None of which bodes well for health coverage in Mississippi. Small businesses that dominate the economy typically don’t offer health insurance, and Mississippi’s public health program for the poor is one of the most restrictive in the nation. Able-bodied adults without dependent children can’t sign up for Medicaid in Mississippi, no matter how little they earn, and only parents who earn less than 23 percent of the federal poverty level—some $384 a month for a family of three—can enroll. As a result, one in four adult Mississippians goes without health coverage. For African-Americans, the numbers are even worse: One in three adults is uninsured.
It is difficult to untangle the state’s dismal health from its past. For African-Americans, even going to a doctor can be a fraught historical act in Mississippi.

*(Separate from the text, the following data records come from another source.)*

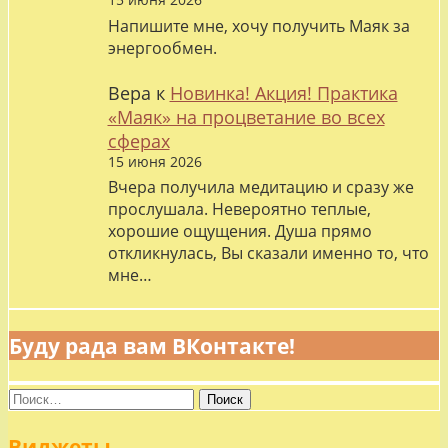
Напишите мне, хочу получить Маяк за
энергообмен.
Вера
к
Новинка! Акция! Практика
«Маяк» на процветание во всех
сферах
15 июня 2026
Вчера получила медитацию и сразу же
прослушала. Невероятно теплые,
хорошие ощущения. Душа прямо
откликнулась, Вы сказали именно то, что
мне…
Буду рада вам ВКонтакте!
Найти:
Виджеты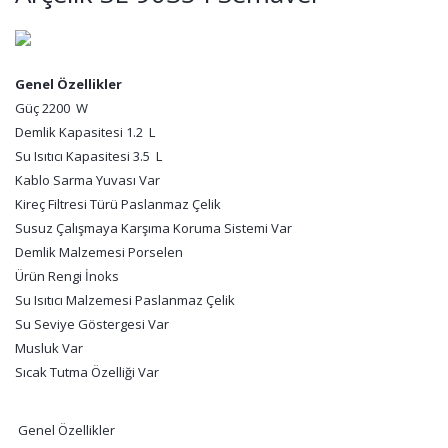
Genel Özellikler
Güç 2200 W
Demlik Kapasitesi 1.2 L
Su Isıtıcı Kapasitesi 3.5 L
Kablo Sarma Yuvası Var
Kireç Filtresi Türü Paslanmaz Çelik
Susuz Çalışmaya Karşıma Koruma Sistemi Var
Demlik Malzemesi Porselen
Ürün Rengi İnoks
Su Isıtıcı Malzemesi Paslanmaz Çelik
Su Seviye Göstergesi Var
Musluk Var
Sıcak Tutma Özelliği Var
Genel Özellikler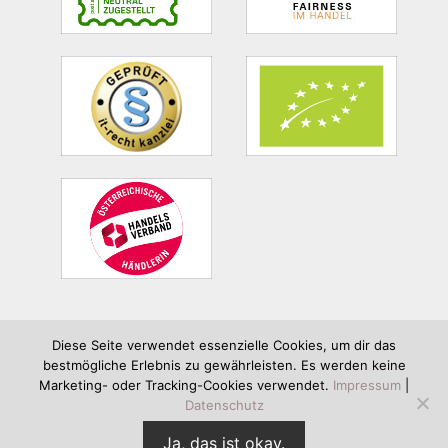
Diese Seite verwendet essenzielle Cookies, um dir das
bestmögliche Erlebnis zu gewährleisten. Es werden keine
Bergsalz & Co Irene Rabeder e.U. | Tschurtschenthalerstraße 4b |
Marketing- oder Tracking-Cookies verwendet.
Impressum
|
6020 Innsbruck | info@bergsalz.co.at | +43 664 34 11 702
Datenschutz
Ja, das ist okay.
Copyright © 2026 Bergsalz & Co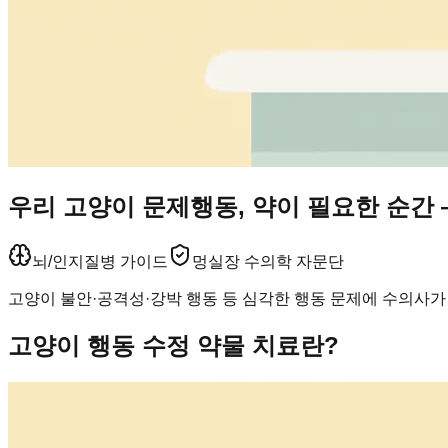
우리 고양이 문제행동, 약이 필요한 순간
뇌/인지
질병 가이드
멍실장 수의학 자문단
고양이 불안·공격성·강박 행동 등 심각한 행동 문제에 수의사가
고양이 행동 수정 약물 치료란?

There are the practical reasons that come from being poor and uninsured, but there is also a toxic legacy: the Jim Crow laws of living memory that barred blacks from most doctors’ offices, the widespread practice of sterilizing black women as a form of birth control, a practice so common it became known as “Mississippi appendectomies.” Perhaps it’s no surprise then that Mississippians today are less likely than the rest of the country to seek primary care for chronic conditions and more likely to turn to hospitals when those ailments become more serious and expensive.
Gruesome ends await.
Mississippi has the highest rate of leg amputations in America and one of the lowest rates of hemoglobin H1c testing, used to monitor and prevent diabetes complications. Amputations on African-Americans are even more startling: 4.41 per 1,000 Medicare enrollees versus 0.92 for non-blacks. The state also has high breast cancer death rates, even though it has low breast cancer incidence rates. The cancer often isn’t detected until it’s too late.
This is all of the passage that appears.